Consumers win as AT&T backs off on data throttling

AT&T is publicly conceding defeat after treating its long-time customers like second-class citizens, merely because they have an unlimited data plan. On Thursday the company announced changes to its throttling policy, boosting the throttling level to 3GB for customers using the HSPA+ network, and 5GB for those on its LTE network.

There is no other way to describe this than a win for consumers. AT&T was left to defend an untenable position where current customers paid $30 for 3GB of unthrottled data, yet long-time customers paying the same price were essentially cut off at 2GB. The position has already gotten the company sued once, and a judge found AT&T's practice unfair and awarded the plaintiff $850.

By changing its policy, AT&T is likely aiming to curb any further lawsuits and ongoing criticism -- and just move on. There still will be throttling -- which I think in the end is a load of crap -- but the discriminatory practice is dead and for that we should all be thankful.

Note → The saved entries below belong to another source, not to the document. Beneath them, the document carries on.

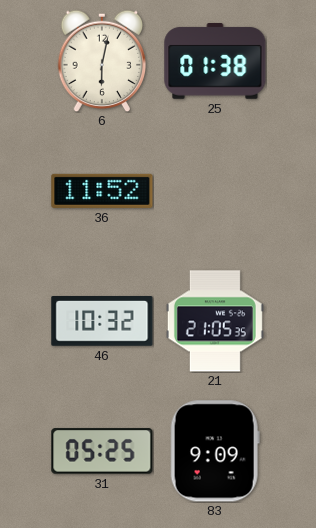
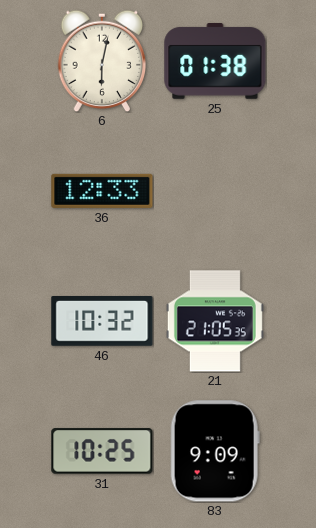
36: 11:52 -> 12:33
31: 05:25 -> 10:25
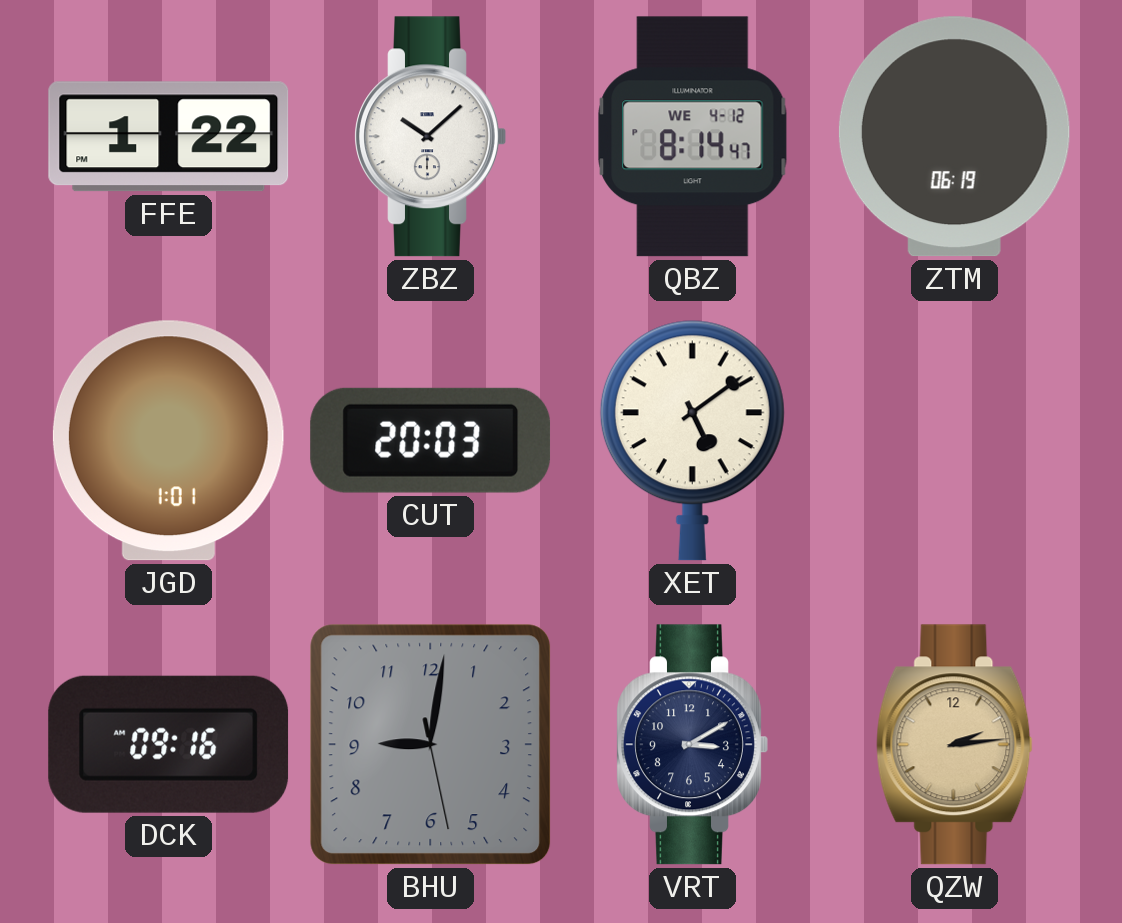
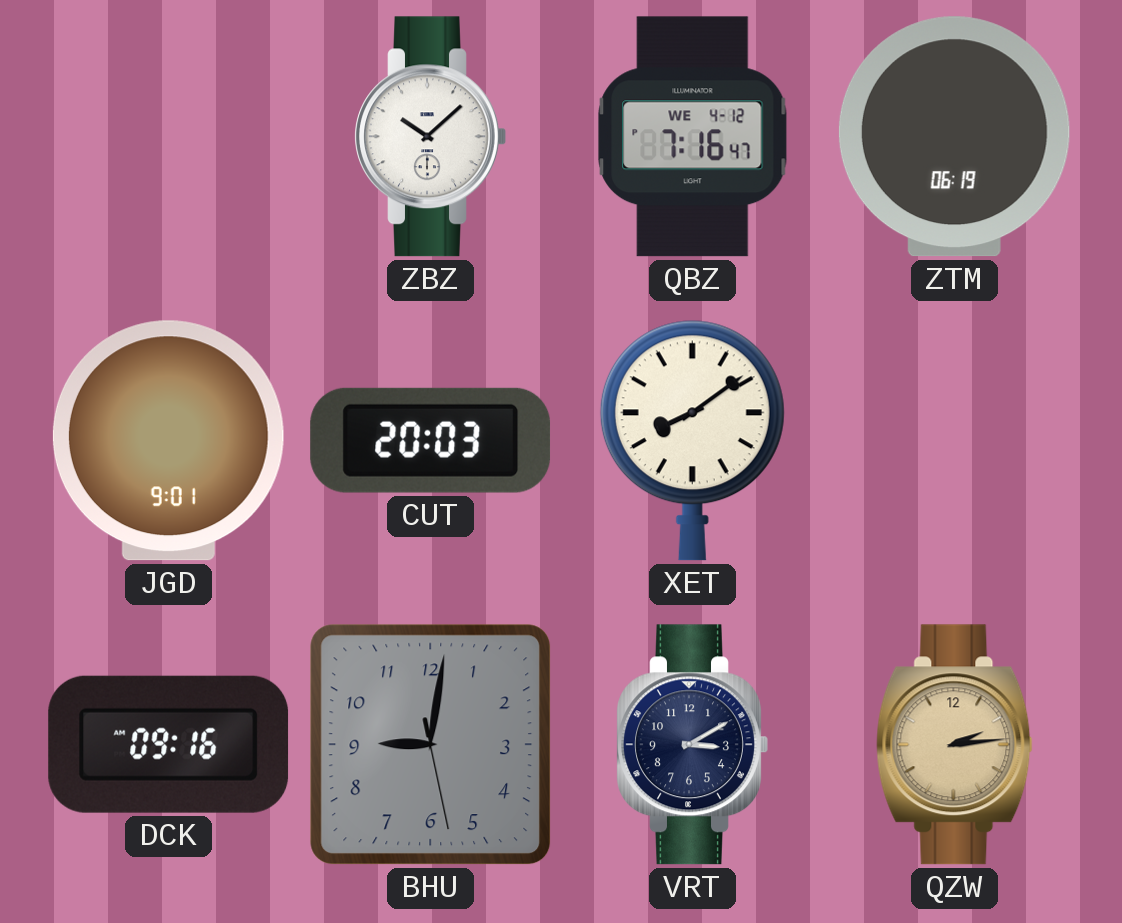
FFE: 1:22 -> none
QBZ: 8:14 -> 7:16
JGD: 1:01 -> 9:01
XET: 5:09 -> 8:09
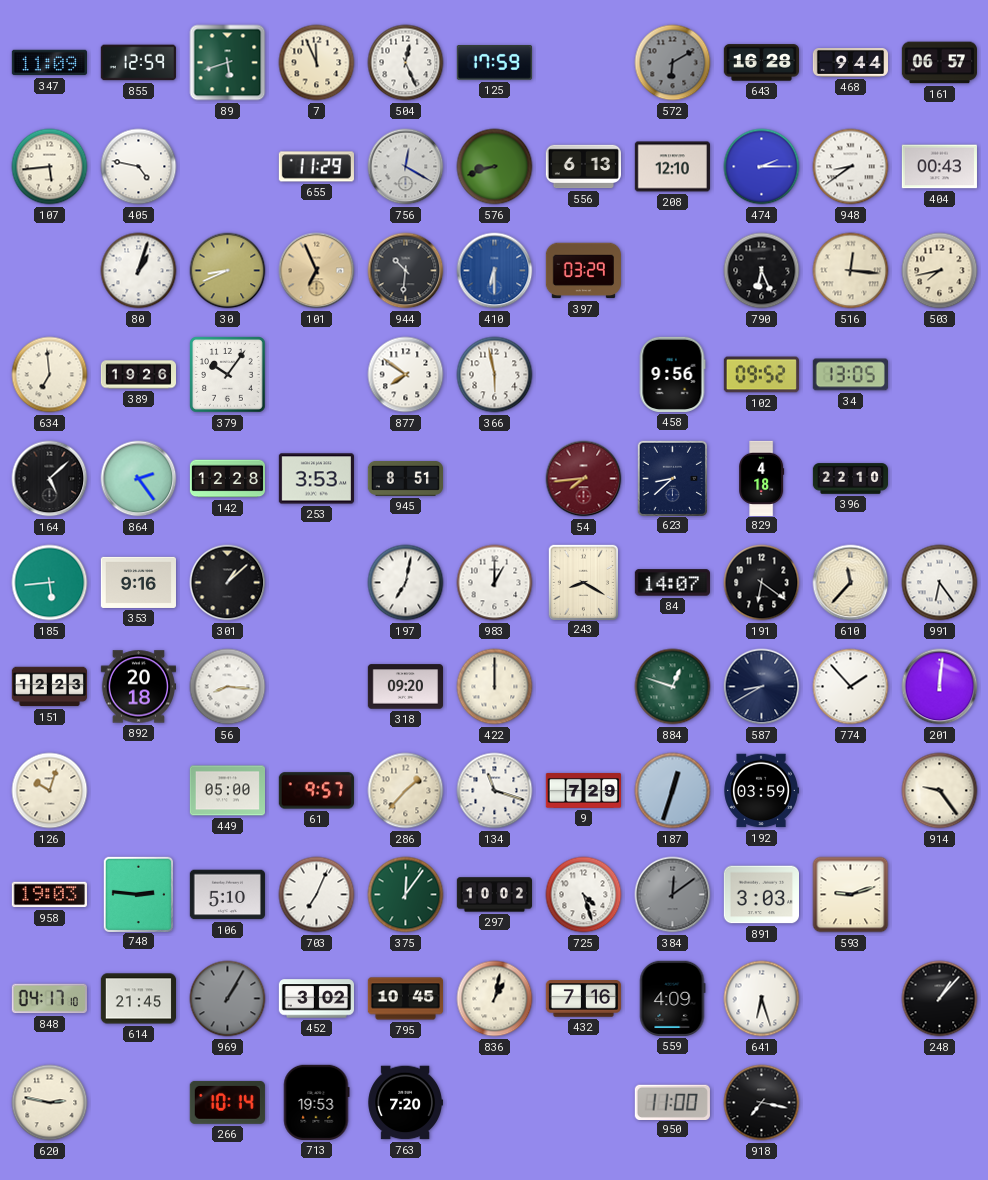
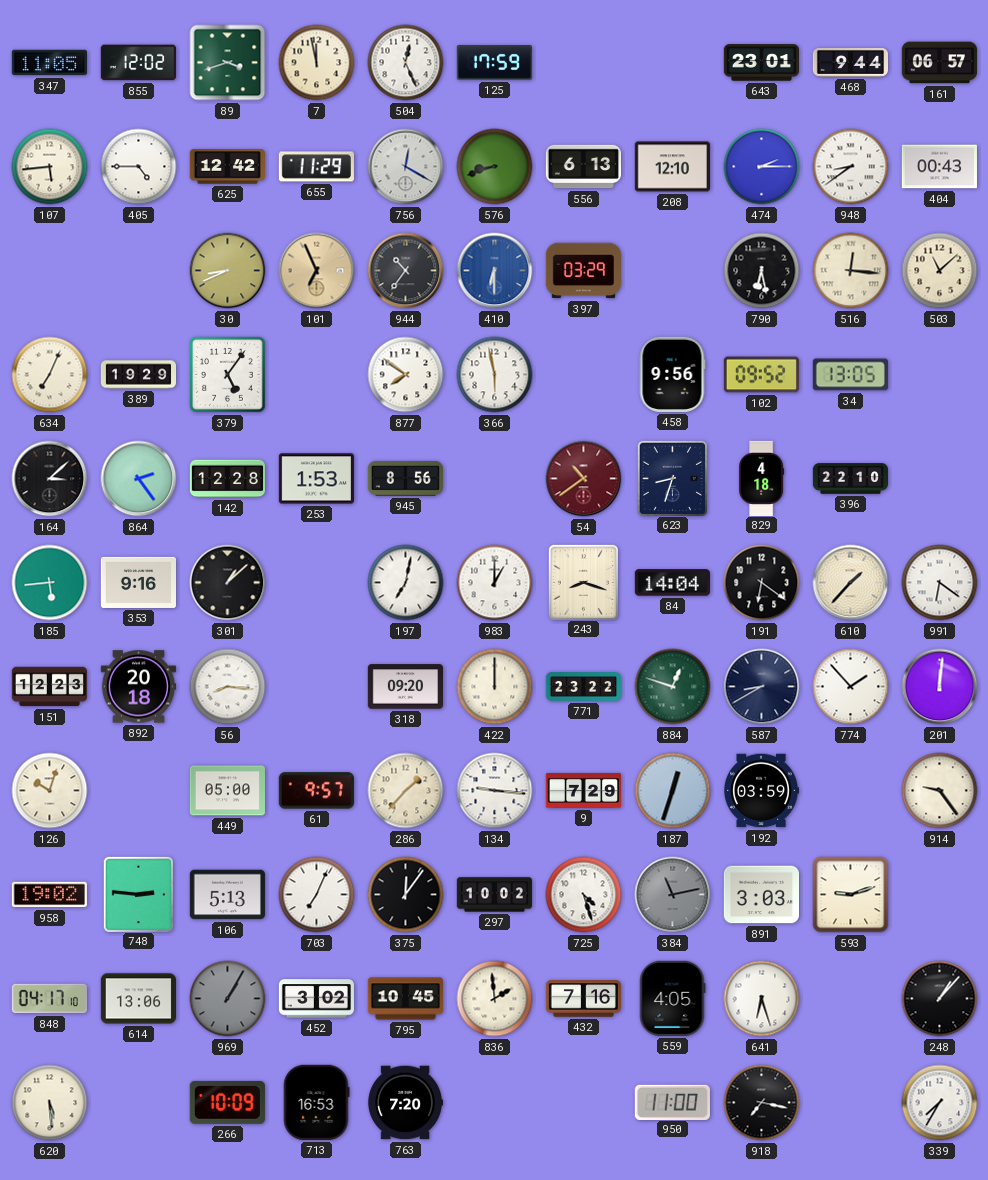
347: 11:09 -> 11:05
855: 12:59 -> 12:02
89: 5:42 -> 3:42
7: 11:56 -> 11:58
572: 6:10 -> none
643: 16:28 -> 23:01
405: 4:47 -> 4:45
625: none -> 12:42
80: 1:03 -> none
944: 10:31 -> 10:36
790: 6:26 -> 6:28
503: 7:43 -> 11:08
634: 6:59 -> 7:04
389: 19:26 -> 19:29
379: 10:06 -> 5:06
164: 5:08 -> 3:08
253: 3:53 -> 1:53
945: 8:51 -> 8:56
54: 7:44 -> 10:39
623: 8:38 -> 8:33
243: 8:20 -> 8:18
84: 14:07 -> 14:04
610: 11:37 -> 1:37
991: 6:24 -> 6:21
771: none -> 23:22
134: 11:18 -> 9:16
958: 19:03 -> 19:02
106: 5:10 -> 5:13
375 dial: green -> black
384: 12:09 -> 11:13
614: 21:45 -> 13:06
836: 1:02 -> 1:59
559: 4:09 -> 4:05
620: 2:47 -> 5:29
266: 10:14 -> 10:09
713: 19:53 -> 16:53
339: none -> 7:35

The company has launched a website which now formalizes this policy and aims to give users "in the top 5 percent" strategies to prevent throttling and explaining its position much clearer than it ever has before.

Anecdotal reports indicate that AT&T has also adjusted the throughput speeds once a user has been throttled. There are videos out on the web that show just how useless a throttled phone became under the carrier's old policy.

I would have been pretty pissed if this happened to me.

It now appears that the phones are at least usable, which is acceptable. While full unlimited data may never be coming back, at least consumers are still able to send a message to these folks that we've given you enough money to at least be treated equally as those who've just signed up.

Regardless of what happens here, carriers will be forced to deal with more bandwidth in short order. 5GB should be good enough for LTE for now, but eventually even that is not going to be enough.

Looks like this issue isn't going away any time soon.